Monique Wittig também sinaliza nesse sentido de que “homem” e “mulher” são categorias políticas, e não dados naturais. É importante a diferenciação proposta pela teórica francesa entre “mulher” e “mulheres” a partir da célebre reflexão de Simone de Beauvoir “ninguém nasce mulher, mas se torna mulher”. Wittig destaca o aspecto mítico de “mulher” criticado por Beauvoir:
“Nossa primeira tarefa, ao que parece, é desassociar completamente ‘mulheres’ (a classe dentro da qual lutamos) de ‘mulher’, o mito. Pois ‘mulher’ não existe para nós, é apenas uma formação imaginária, enquanto ‘mulheres’ são o produto de uma relação social. ‘Mulher’ existe para nos confundir, para ocultar a realidade de ‘mulheres’. Para nos conscientizarmos que somos uma classe e para nos tornarmos uma classe, primeiro temos que matar o mito ‘mulher’, inclusive seus aspectos mais sedutores”.

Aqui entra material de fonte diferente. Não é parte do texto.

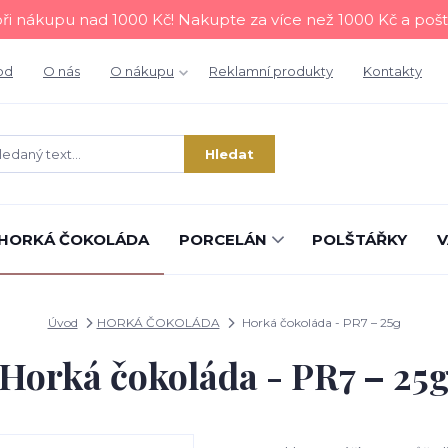
i nákupu nad 1000 Kč! Nakupte za více než 1000 Kč a poš
od
O nás
O nákupu
Reklamní produkty
Kontakty
Hledat
HORKÁ ČOKOLÁDA
PORCELÁN
POLŠTÁŘKY
V
Úvod
HORKÁ ČOKOLÁDA
Horká čokoláda - PR7 – 25g
Horká čokoláda - PR7 – 25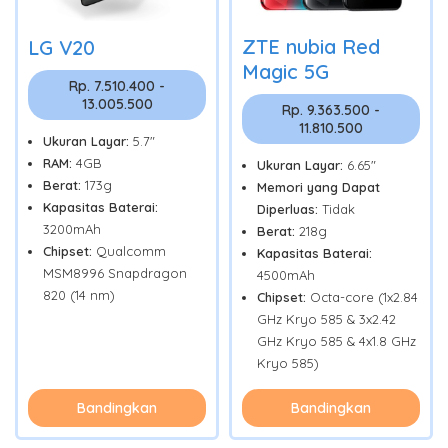
ZTE nubia Red
LG V20
Magic 5G
Rp. 7.510.400 -
13.005.500
Rp. 9.363.500 -
11.810.500
Ukuran Layar:
5.7"
RAM:
4GB
Ukuran Layar:
6.65"
Berat:
173g
Memori yang Dapat
Kapasitas Baterai:
Diperluas:
Tidak
3200mAh
Berat:
218g
Chipset:
Qualcomm
Kapasitas Baterai:
MSM8996 Snapdragon
4500mAh
820 (14 nm)
Chipset:
Octa-core (1x2.84
GHz Kryo 585 & 3x2.42
GHz Kryo 585 & 4x1.8 GHz
Kryo 585)
Bandingkan
Bandingkan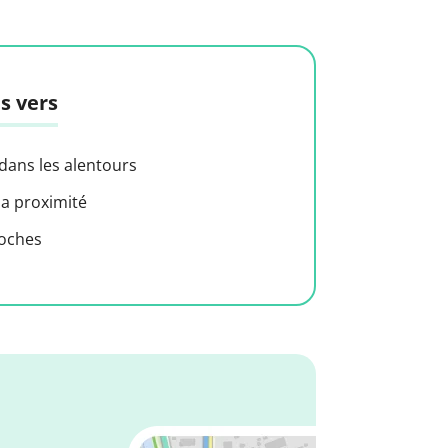
s vers
 dans les alentours
 a proximité
roches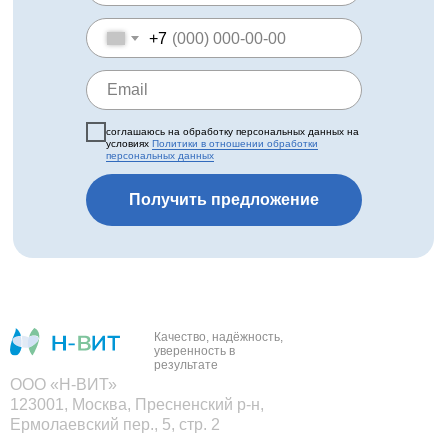
+7
соглашаюсь на обработку персональных данных на
условиях
Политики в отношении обработки
персональных данных
Получить предложение
Качество, надёжность,
уверенность в
результате
ООО «Н-ВИТ»
123001, Москва, Пресненский р-н,
Ермолаевский пер., 5, стр. 2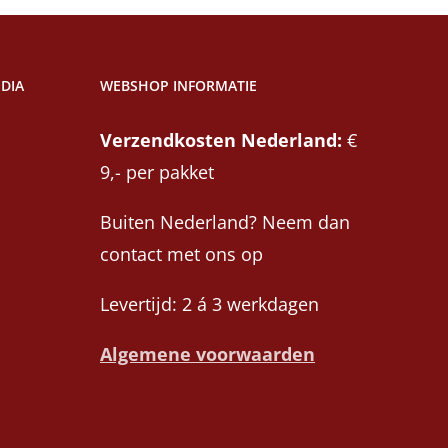
DIA
WEBSHOP INFORMATIE
Verzendkosten Nederland:
€
9,- per pakket
Buiten Nederland? Neem dan
contact met ons op
Levertijd: 2 á 3 werkdagen
Algemene voorwaarden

Ainda sobre a diferença entre “mulher” e “mulheres”, uma outra teórica feminista, Teresa de Lauretis, fala da importância de não apenas articular as diferenças entre as mulheres, mas, sobretudo, nas mulheres.
As mulheres negras, latinas, indígenas, asiáticas puseram-se criticamente contra o chamado feminismo branco da segunda onda, que colocava no mesmo balaio as mulheres, ignorando a pluralidade que as atravessa (raça, etnia, orientação sexual) e os efeitos da opressão de gênero. Retomando o filósofo francês Michel Foucault, o gênero não é uma propriedade que existe a priori, mas é um conjunto de efeitos produzidos nos corpos através das relações sociais.
A violência do patriarcado
Talvez um dos aspectos mais bonitos que a categoria de gênero veio trazer para o pensamento feminista – e para o pensamento contemporâneo – seja a noção de impermanência. Nada está dado, nada é estático; a todo tempo estamos nos reconfigurando. E quem está vivo sente e anseia por mudança.
O patriarcalismo, que agoniza, quer que o estado das coisas permaneça em águas paradas. Cristalizado, sufocado, bolorento, mofado, não consegue deixar o ar penetrar pelas janelas da casa senhorial. O movimento feminista se move, flui, escoa e, também, mete o pé na porta dessa casa em ruínas.